A special device that magnifies the vocal cords can also be used to measure how easily the vocal cords move. This thing, which is called a stroboscope, has a light on it that flashes very quickly. The flashing light makes it look like the vocal cords are moving slowly, so you can get a better look at them.
Treatment Of Vocal Nodules
The most important thing is to give your voice as much rest as you can.
For example, people who talk on the phone a lot could consider texting or using email.
Adults and older children can also get voice therapy, such as from a speech therapist, in addition to resting their voices. This means learning to time your speech and breathing together, as well as learning to relax and improve your posture.
Steroid injection into the vocal nodules has also been shown to be effective in clinical studies.

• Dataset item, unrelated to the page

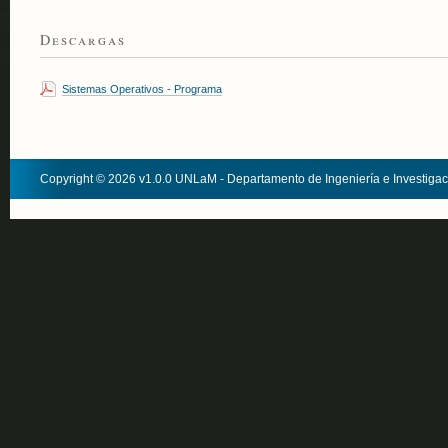
Descargas
Sistemas Operativos - Programa
Copyright © 2026 v1.0.0 UNLaM - Departamento de Ingeniería e Investiga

Treatments for vocal cord nodules include voice therapy and learning how to use your voice correctly, which is also known as practising good vocal hygiene. For good vocal hygiene, you should:
- Trying not to yell or scream
- Getting a lot of water
- Eating well is important.
- Acidity can sometimes lead to vocal cord issues. Treating acid reflux can help.
- Steam inhalation is also a helpful treatment.

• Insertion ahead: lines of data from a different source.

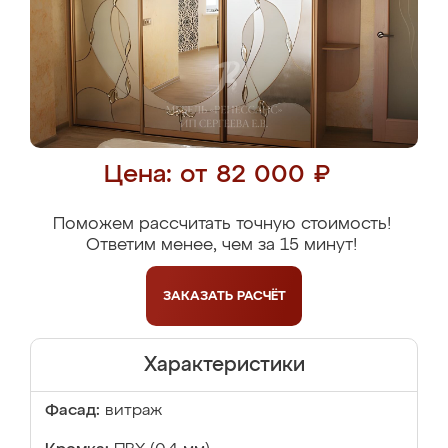
Цена: от 82 000 ₽
Поможем рассчитать точную стоимость!
Ответим менее, чем за 15 минут!
ЗАКАЗАТЬ
РАСЧЁТ
Характеристики
Фасад:
витраж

If they don’t go away after resting your voice and trying the above treatments, you may be offered minor surgery to get rid of them.
Surgery For Vocal Nodules
If non-surgical treatments don’t help relieve hoarseness or inflammation of the vocal cords, your doctor may suggest one of two surgical procedures to remove the nodule.

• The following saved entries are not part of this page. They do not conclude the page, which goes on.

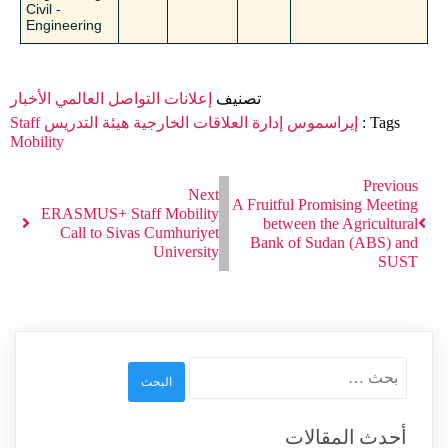
- Civil
Engineering
تصنيف
إعلانات
التواصل العالمي
الأخبار
Tags :
إيراسموس
إدارة العلاقات الخارجية
هيئة التدريس
Staff
Mobility
Previous
Next
A Fruitful Promising Meeting
ERASMUS+ Staff Mobility
between the Agricultural
Call to Sivas Cumhuriyet
Bank of Sudan (ABS) and
University
SUST
البحث
عن:
أحدث المقالات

Laser surgery is a quick, safe, and effective way to treat the majority of people who need to get rid of benign vocal cord nodules. Based on your medical history and the results of a physical exam and voice evaluation, an ENT surgeon can decide if you are a good candidate for this procedure. Laser surgery can take care of a lot of small lesions on the vocal cords.
Laser surgery is done in the hospital, and it can often be done right after a diagnosis.
In this procedure, the doctor sprays an anaesthetic on your throat to numb your vocal cords. Then, he or she puts a scope down your nose and into your throat. Laser beams with very high energy are used to get rid of the lesion. The laser is built into the tip of the scope.
This procedure doesn’t take long, and most patients have reported minimum discomfort. Because the laser can be used with great accuracy and is made to remove the lesion without causing bleeding, there is a low chance that it will come back or cause other problems.
Excision With Microlaryngoscopy
If a lesion on your vocal cords is big or in a place that is hard for your doctor to reach, they may use a procedure called micro-laryngoscopy to remove the nodule. This usually takes between 30 and 60 minutes and is done in the operating room under general anaesthesia.
During a micro-laryngoscopy, your doctor uses equipment called a laryngoscope to look at your vocal cords through your mouth. This tool gives you high-quality images that can be enlarged to show every detail of your vocal cords and the areas around them. The lesion is then removed by the surgeon with tiny surgical tools. You won’t need stitches, and you should be able to go home the same or the next day.
Complications Of Surgery
During laryngoscopy, the most common problems are a numb tongue, a change in taste, and small injuries to the teeth, mouth, and pharynx.
Other risks include the chances that the patient’s voice will get worse, that they will bleed, get an infection, hurt their teeth, or hurt their oropharynx (throat), and, most importantly, that they will get scars because they cut too much tissue or because of how they heal.
Vocal cord function gets better over time after surgery. Voice therapy is a key part of getting better. Most ENT surgeons will advise seeing a speech therapist after treatment has concluded. This helps the patient restore as close to their normal voice as possible.